Коричневая мансардная комната. На стенах картины, множество картин. С одной стороны коричневый деревянный стеллаж с книгами, чьи разноцветные переплеты поблескивали на солнце. На верхней полке, застланной темной тканью, сверкающие раковины, цветные камушки и золотисто-желтые кусочки янтаря.

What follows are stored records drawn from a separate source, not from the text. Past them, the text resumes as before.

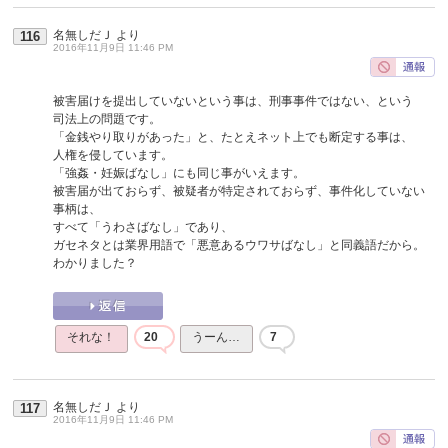
名無しだＪ
より
116
2016年11月9日 11:46 PM
被害届けを提出していないという事は、刑事事件ではない、という
司法上の問題です。
「金銭やり取りがあった」と、たとえネット上でも断定する事は、
人権を侵しています。
「強姦・妊娠ばなし」にも同じ事がいえます。
被害届が出ておらず、被疑者が特定されておらず、事件化していない
事柄は、
すべて「うわさばなし」であり、
ガセネタとは業界用語で「悪意あるウワサばなし」と同義語だから。
わかりました？
それな！
20
うーん…
7
名無しだＪ
より
117
2016年11月9日 11:46 PM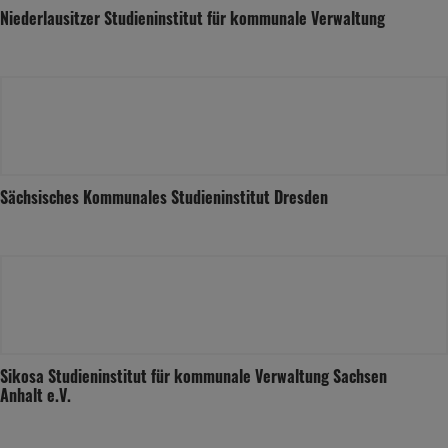
Niederlausitzer Studieninstitut für kommunale Verwaltung
Sächsisches Kommunales Studieninstitut Dresden
Sikosa Studieninstitut für kommunale Verwaltung Sachsen
Anhalt e.V.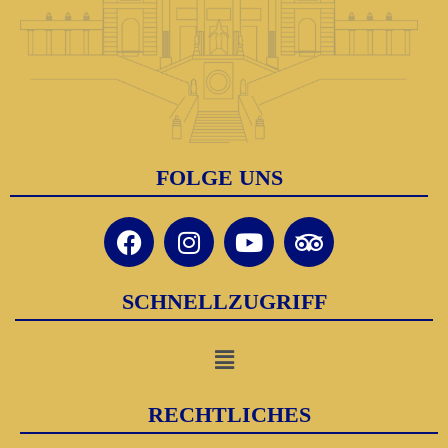
FOLGE UNS
SCHNELLZUGRIFF
RECHTLICHES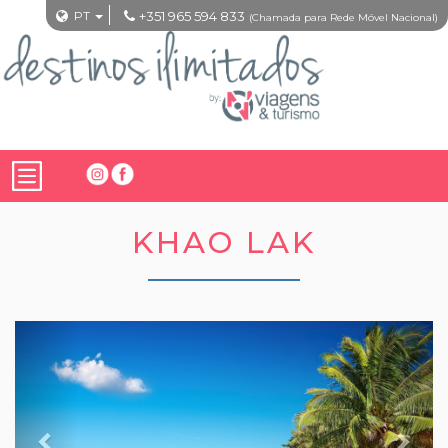
PT
+351 965 594 833
(Chamada para Rede Móvel Nacional)
KHAO LAK
Previous
Nex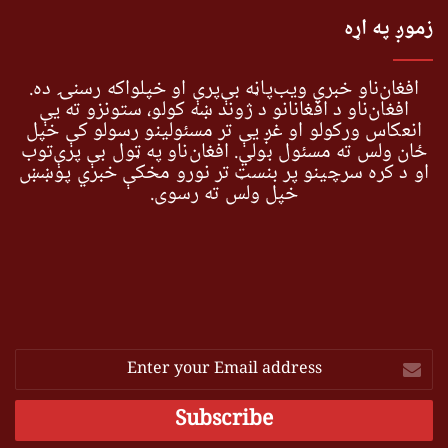
زموږ په اړه
افغان‌ناو خبري ویب‌پاڼه بې‌پرې او خپلواکه رسنۍ ده.
افغان‌ناو د افغانانو د ژوند ښه کولو، ستونزو ته یې
انعکاس ورکولو او غږ یې تر مسئولینو رسولو کې خپل
ځان ولس ته مسئول بولي. افغان‌ناو په ټول بې پرې‌توب
او د کره سرچینو پر بنسټ تر نورو مخکې خبري پوښښ
خپل ولس ته رسوي.
Enter
your
Email
address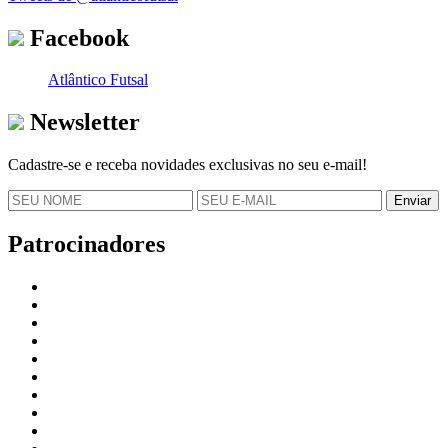
Facebook
Atlântico Futsal
Newsletter
Cadastre-se e receba novidades exclusivas no seu e-mail!
Patrocinadores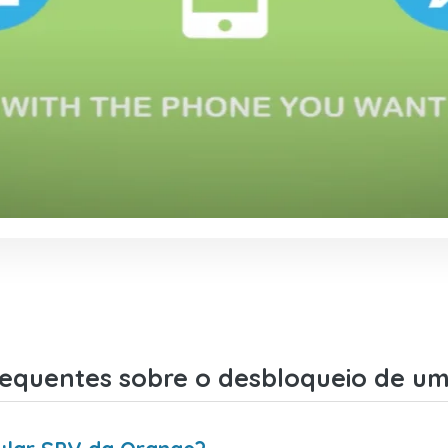
requentes sobre o desbloqueio de u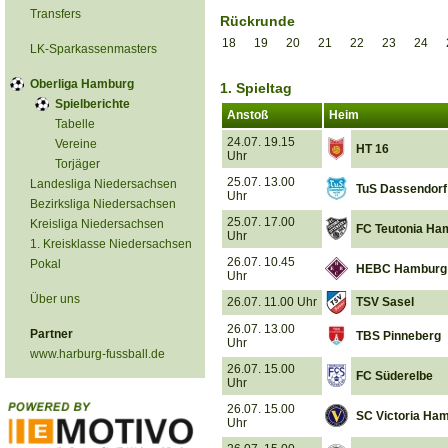
Transfers
Rückrunde
18
19
20
21
22
23
24
LK-Sparkassenmasters
Oberliga Hamburg
1. Spieltag
Spielberichte
Anstoß
Heim
Tabelle
24.07. 19.15
Vereine
HT 16
Uhr
Torjäger
25.07. 13.00
Landesliga Niedersachsen
TuS Dassendorf
Uhr
Bezirksliga Niedersachsen
25.07. 17.00
Kreisliga Niedersachsen
FC Teutonia Ha
Uhr
1. Kreisklasse Niedersachsen
26.07. 10.45
Pokal
HEBC Hamburg
Uhr
Über uns
26.07. 11.00 Uhr
TSV Sasel
26.07. 13.00
Partner
TBS Pinneberg
Uhr
www.harburg-fussball.de
26.07. 15.00
FC Süderelbe
Uhr
26.07. 15.00
SC Victoria Ha
Uhr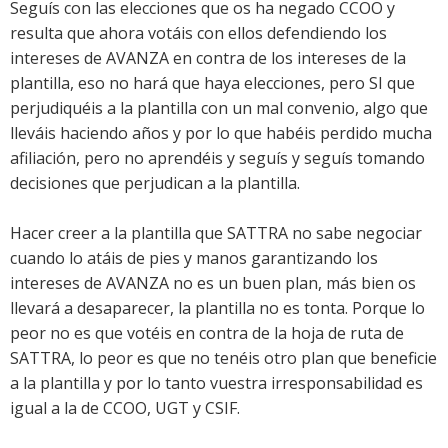
Seguís con las elecciones que os ha negado CCOO y
resulta que ahora votáis con ellos defendiendo los
intereses de AVANZA en contra de los intereses de la
plantilla, eso no hará que haya elecciones, pero SI que
perjudiquéis a la plantilla con un mal convenio, algo que
lleváis haciendo años y por lo que habéis perdido mucha
afiliación, pero no aprendéis y seguís y seguís tomando
decisiones que perjudican a la plantilla.
Hacer creer a la plantilla que SATTRA no sabe negociar
cuando lo atáis de pies y manos garantizando los
intereses de AVANZA no es un buen plan, más bien os
llevará a desaparecer, la plantilla no es tonta. Porque lo
peor no es que votéis en contra de la hoja de ruta de
SATTRA, lo peor es que no tenéis otro plan que beneficie
a la plantilla y por lo tanto vuestra irresponsabilidad es
igual a la de CCOO, UGT y CSIF.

Меж ними коричневый танцор из мореного дерева. Слева – череп в венке из красных роз. Чаша с темно-красными розами под посмертной маской Бетховена, что висела на стене на фоне пурпурного сукна. На скошенной стене – несколько офортов и картина с черным крепом.
– Добро пожаловать в покой моих грез, – сказал Фриц и на вопросительный взгляд Элизабет добавил: – Это мой бетховенский уголок, вот здесь, прямо возле Волшебного окна. Все вещицы – милые памятки и сувениры. Перед ликом Бетховена всегда цветут розы как безмолвное воспоминание и тихая дань поклонения. Цветы такие чистые… и неизменно прекрасные.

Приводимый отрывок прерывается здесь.